*** Opening Recorded information ***

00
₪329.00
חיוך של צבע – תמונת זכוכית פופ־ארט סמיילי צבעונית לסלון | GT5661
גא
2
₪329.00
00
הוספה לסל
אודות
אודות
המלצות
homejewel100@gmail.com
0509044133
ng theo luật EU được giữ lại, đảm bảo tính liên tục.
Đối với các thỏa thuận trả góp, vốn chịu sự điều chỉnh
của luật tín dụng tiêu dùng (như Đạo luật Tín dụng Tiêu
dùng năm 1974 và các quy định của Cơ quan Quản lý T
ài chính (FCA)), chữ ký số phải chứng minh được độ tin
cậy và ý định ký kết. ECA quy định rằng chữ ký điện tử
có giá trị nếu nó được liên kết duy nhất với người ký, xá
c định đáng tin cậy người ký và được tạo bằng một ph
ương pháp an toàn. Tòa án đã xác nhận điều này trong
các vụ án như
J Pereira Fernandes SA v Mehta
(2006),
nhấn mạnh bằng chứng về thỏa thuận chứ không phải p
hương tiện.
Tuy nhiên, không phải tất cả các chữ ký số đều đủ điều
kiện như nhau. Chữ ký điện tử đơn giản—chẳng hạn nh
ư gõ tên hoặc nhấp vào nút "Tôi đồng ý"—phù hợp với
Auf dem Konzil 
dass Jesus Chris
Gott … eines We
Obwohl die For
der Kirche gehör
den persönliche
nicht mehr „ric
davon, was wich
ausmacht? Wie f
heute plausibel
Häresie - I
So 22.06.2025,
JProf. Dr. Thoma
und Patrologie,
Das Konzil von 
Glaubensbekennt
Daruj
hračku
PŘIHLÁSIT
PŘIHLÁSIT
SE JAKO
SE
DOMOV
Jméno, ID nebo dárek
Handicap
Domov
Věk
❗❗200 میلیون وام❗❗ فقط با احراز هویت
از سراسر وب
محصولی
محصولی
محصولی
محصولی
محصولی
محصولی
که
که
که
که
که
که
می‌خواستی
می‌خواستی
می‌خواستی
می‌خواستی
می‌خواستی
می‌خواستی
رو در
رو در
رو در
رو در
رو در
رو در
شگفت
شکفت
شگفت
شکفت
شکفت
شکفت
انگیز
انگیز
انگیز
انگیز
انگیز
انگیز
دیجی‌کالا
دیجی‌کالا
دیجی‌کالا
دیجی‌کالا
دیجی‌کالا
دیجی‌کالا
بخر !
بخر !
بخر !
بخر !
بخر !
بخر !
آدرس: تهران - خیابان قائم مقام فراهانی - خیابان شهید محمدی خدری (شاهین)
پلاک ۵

*** Closing Recorded information ***

→ **Problem**
Wherever a line holds the word "điều", copy that line out of the entries above.

→ **Solution**
Đối với các thỏa thuận trả góp, vốn chịu sự điều chỉnh
ương pháp an toàn. Tòa án đã xác nhận điều này trong
Tuy nhiên, không phải tất cả các chữ ký số đều đủ điều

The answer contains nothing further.